There are superfoods that are easy to grow and require little soil.
And an enzyme that eats plastic.
And there are a number of technological solutions
which has not yet been discovered
Maybe there will be some kind of supercomputer
who can sort it out for us?
Or a machine that captures co2?
Octopus:
What we call technology,
is something invented to push the problems we have under the rug.
The problems are not solved by technology,
only moved further away.
Solutions that are based on the same way of thinking
in the same system that has caused the problems, will only be creating new problems. The problems will grow.
Just look at the wind power. Destruction of nature. Enormous amounts of rubbish after a few years.
The technology is a healing ring.
Bendell's thesis on the consequences of global warming and ecological collapse was criticized for being too depressing, because he claims that the effects of climate change are so extreme that they will lead to the collapse of civilization. Bendell was present at COP27 in Egypt this year, for the first and only time, according to himself. He is not unexpectedly critical of the conference, but chose to participate with three lectures. His main message is that, more than ever, we need complete honesty in what matters global warming, to be able to prepare ourselves as well as possible. He was particularly concerned with feedback effects and the Net-zero paradox. That when we now reduce, hopefully, the use of fossil fuels, the temperature in large urban areas will increase by approx. half a degree – since the burning of fossil fuel in heavily polluted cities paradoxically keeps the temperature down. Bendell refers to dr. Ye Tao, which has shown that data from pandemic lockdown describes this. The use of fossil fuels decreased, but in cities with high pollution the temperature increased.
Alteration
In addition to saying the obvious, that global capitalism in the wake of colonialism is another reason climatethe destruction, Bendell invites us to reflect on the term othering. I have to find a good Norwegian word for this, but let me call it 'andregøring'. According to Bendell, othering is a psycho-social process, which can be found in all forms of discrimination. The othering is a prerequisite for dehumanization and is the basis for both a patriarchal system of government, colonialization and the total destruction of nature (ecocide). We also recognize otherness in the construction that man is separated from natureone, where it is nature that becomes "the other". Bendell describes one alienation through an othering, which has led to a destructive separation from the self and from nature.
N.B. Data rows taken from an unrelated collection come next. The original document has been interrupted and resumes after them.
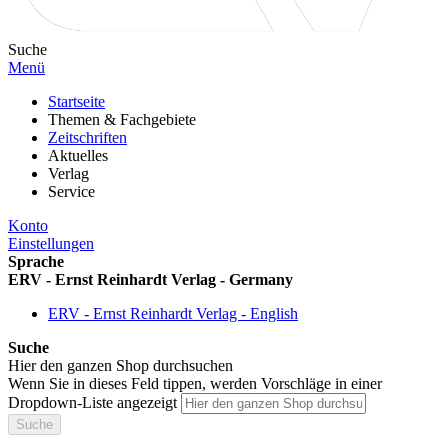
Suche
Menü
Startseite
Themen & Fachgebiete
Zeitschriften
Aktuelles
Verlag
Service
Konto
Einstellungen
Sprache
ERV - Ernst Reinhardt Verlag - Germany
ERV - Ernst Reinhardt Verlag - English
Suche
Hier den ganzen Shop durchsuchen
Wenn Sie in dieses Feld tippen, werden Vorschläge in einer
Dropdown-Liste angezeigt
Suche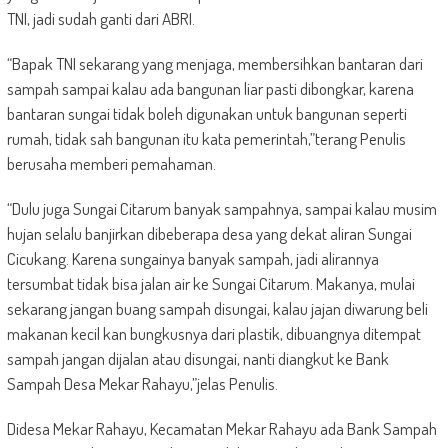
TNI, jadi sudah ganti dari ABRI.
“Bapak TNI sekarang yang menjaga, membersihkan bantaran dari
sampah sampai kalau ada bangunan liar pasti dibongkar, karena
bantaran sungai tidak boleh digunakan untuk bangunan seperti
rumah, tidak sah bangunan itu kata pemerintah,”terang Penulis
berusaha memberi pemahaman.
“Dulu juga Sungai Citarum banyak sampahnya, sampai kalau musim
hujan selalu banjirkan dibeberapa desa yang dekat aliran Sungai
Cicukang. Karena sungainya banyak sampah, jadi alirannya
tersumbat tidak bisa jalan air ke Sungai Citarum. Makanya, mulai
sekarang jangan buang sampah disungai, kalau jajan diwarung beli
makanan kecil kan bungkusnya dari plastik, dibuangnya ditempat
sampah jangan dijalan atau disungai, nanti diangkut ke Bank
Sampah Desa Mekar Rahayu,”jelas Penulis.
Didesa Mekar Rahayu, Kecamatan Mekar Rahayu ada Bank Sampah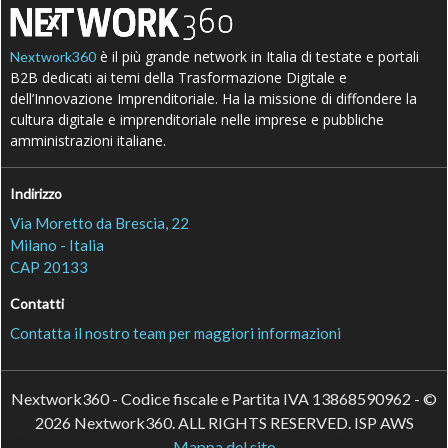
è il più grande network in Italia di testate e portali
Nextwork360
B2B dedicati ai temi della Trasformazione Digitale e
dell’Innovazione Imprenditoriale. Ha la missione di diffondere la
cultura digitale e imprenditoriale nelle imprese e pubbliche
amministrazioni italiane.
Indirizzo
Via Moretto da Brescia, 22
Milano - Italia
CAP 20133
Contatti
Contatta il nostro team per maggiori informazioni
Nextwork360 - Codice fiscale e Partita IVA 13868590962 - ©
2026 Nextwork360. ALL RIGHTS RESERVED. ISP AWS
Mappa del sito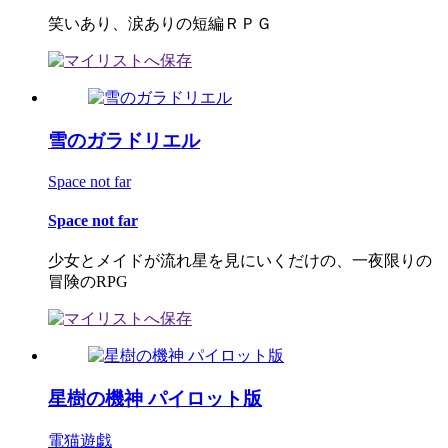
笑いあり、涙ありの短編ＲＰＧ
雪のガラドリエル
Space not far
Space not far
少女とメイドが流れ星を見にいくだけの、一夜限りの
冒険のRPG
星樹の機神 パイロット版
電猫遊戯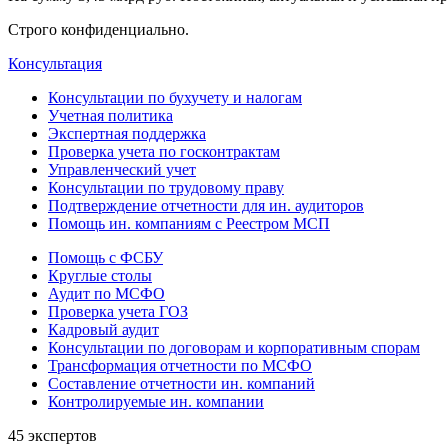
Строго конфиденциально.
Консультация
Консультации по бухучету и налогам
Учетная политика
Экспертная поддержка
Проверка учета по госконтрактам
Управленческий учет
Консультации по трудовому праву
Подтверждение отчетности для ин. аудиторов
Помощь ин. компаниям с Реестром МСП
Помощь с ФСБУ
Круглые столы
Аудит по МСФО
Проверка учета ГОЗ
Кадровый аудит
Консультации по договорам и корпоративным спорам
Трансформация отчетности по МСФО
Составление отчетности ин. компаний
Контролируемые ин. компании
45 экспертов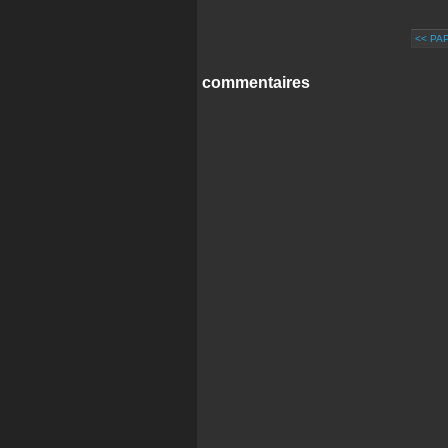
<< PA
commentaires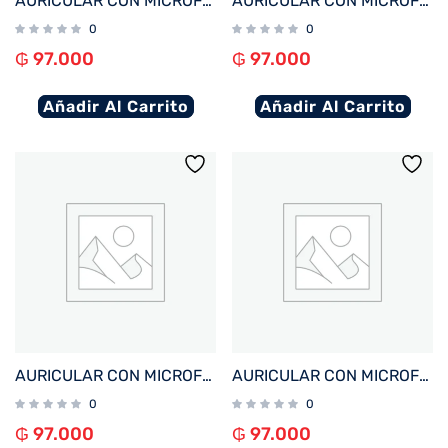
AURICULAR CON MICROFONO FTX E68-PK BT/MIC/ENC/TOUCH/IPX6 ROSA
AURICULAR CON MICROFONO FTX E68-BL BT/MIC/ENC/TOUCH/IPX6 AZUL
0
0
₲
97.000
₲
97.000
Añadir Al Carrito
Añadir Al Carrito
AURICULAR CON MICROFONO FTX E68-WH BT/MIC/ENC/TOUCH/IPX6 BLANCO
AURICULAR CON MICROFONO FTX E68-BK BT/MIC/ENC/TOUCH/IPX6 NEGRO
0
0
₲
97.000
₲
97.000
The antidote is the opposite. an ideological paradigm shift in the wake of Buddhism, Deep Ecology and critical theory. Examination of language, culture and power to reduce oppression. To be able to move collectively from an anthropocentric view of life to one ecocentric. He mentions being able to go from a 'doer' to a 'being'. According to Bendell, too much is being done, and it is not difficult to agree with that. Meditation as a basis for active action, as a key to change. Considerations of the self as more fluid, can it make unconscious othering less salient?
It is not impossible. I imagine politicians starting the day with an hour of meditation and yoga. Practice kindness and presence. It probably wouldn't hurt anyway.
Apple:
Yours is just one of many lives,
although it feels very special
when you see it from the inside.
But many thinkers agree
in that the illusion of a separate self
is the very root cause of the crises we have in the world.
When what is not yourself is an 'other',
someone else, the other,
then it doesn't matter what happens to it.
Fir branch:
Maybe it's best to live as if it's not happening?
Push it away and pretend it's nothing
until it's not possible to pretend nothing is happening anymore?
Then at least you feel better in the meantime.
Do like the birds?
Chirp when it's spring
and be quiet only when it's all over.